As the ruling reads, Brewster fits the class description of who could commit the crime at hand. However, she “did not engage in the act of sparking a stun gun at [the child]. In other words, on the record before us, Makayla did not engage in conduct creating a substantial risk of death or serious injury to minor as it relates to the use of a stun gun.”

Because the now-18-year-old did not trigger the stun gun, she cannot be at fault of the child endangerment charge, Whiteaker said, adding that her sister “cannot be an accomplice to an offense that was never committed by another person.”

During a hearing before Circuit Judge Troy B. Braswell on Wednesday, local prosecutors moved to have Brewster’s case switched over to juvenile court. Instead of a felony, child endangerment charge, she now faces a misdemeanor, second-degree assault charge.

Deputy prosecutor Ben Fruehauf said the change was a direct reflection of the Court of Appeals’ ruling.

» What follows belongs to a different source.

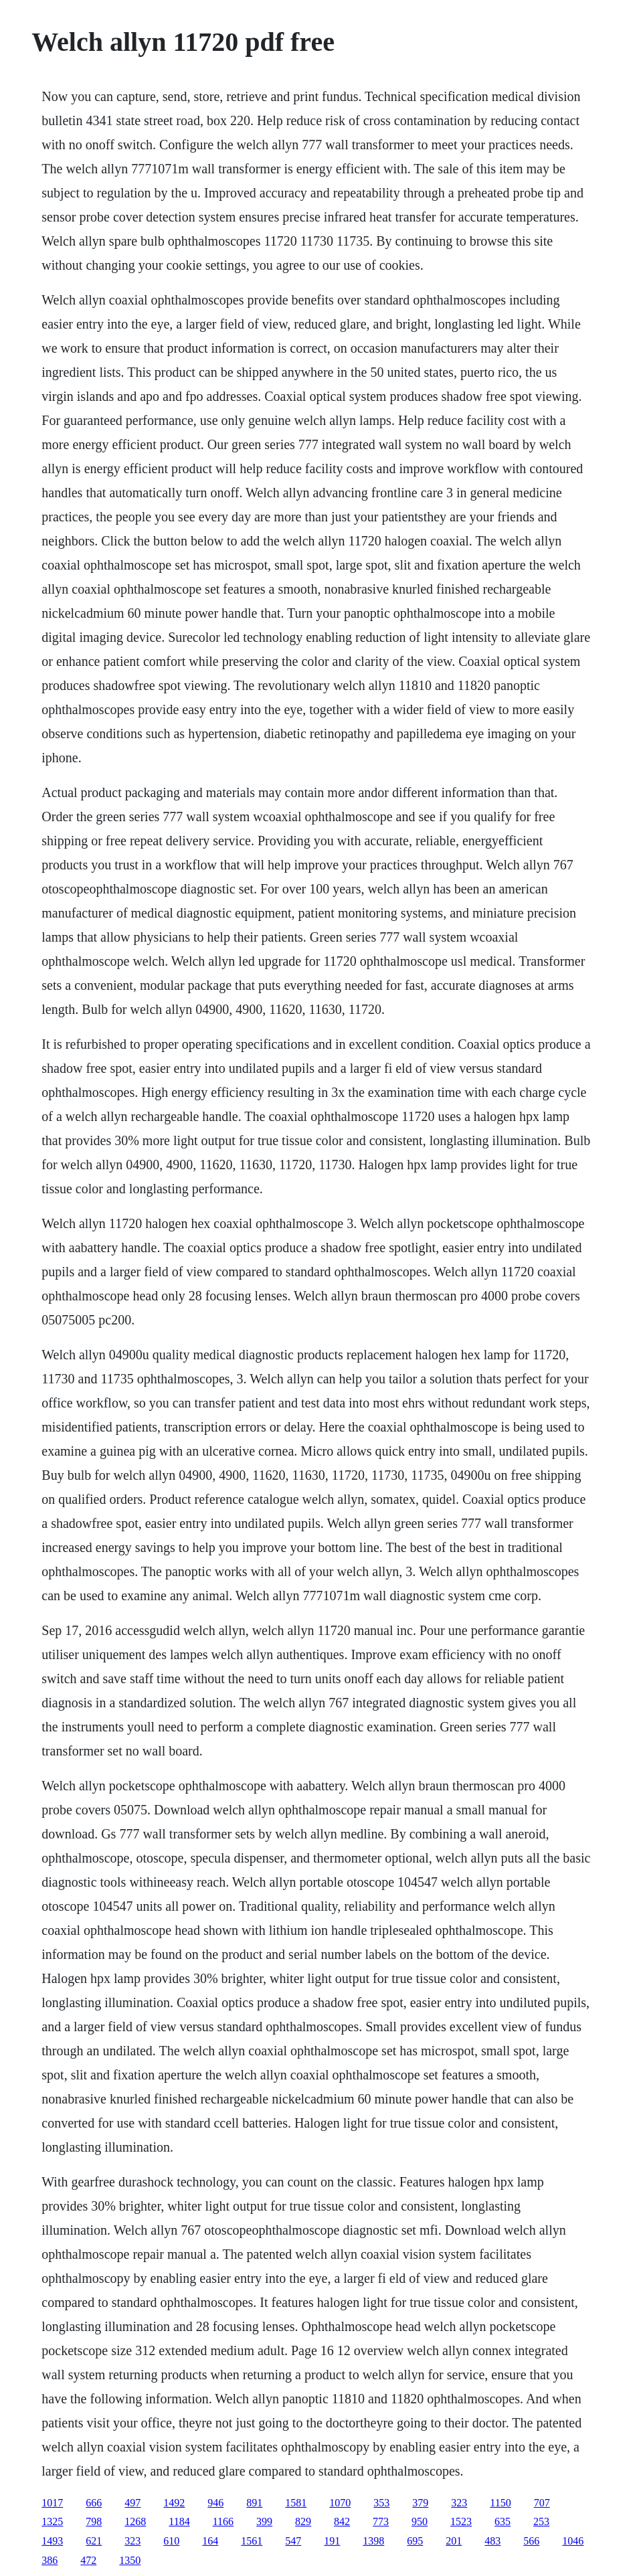 The image size is (633, 2576). I want to click on 1166, so click(223, 2521).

“The co-defendant[’s] juvenile case was appealed to the Court of Appeals while this case was pending. In that decision, the court also found that Makayla Brewster could not be found guilty of felony endangering the welfare of a minor on a theory of accomplice liability,” he said in open court Wednesday. “Based on that, the state moves to amend the endangering the welfare of a minor to assault second.”

Because the amended charge is on a misdemeanor level and does not fit the requirements of filing one who was a juvenile at the time they allegedly committed a high-level crime, “the state stipulates to a transfer to juvenile court,” Fruehauf said.

The charge filed against Brewster was ultimately amended and her case was also transferred to juvenile court Wednesday.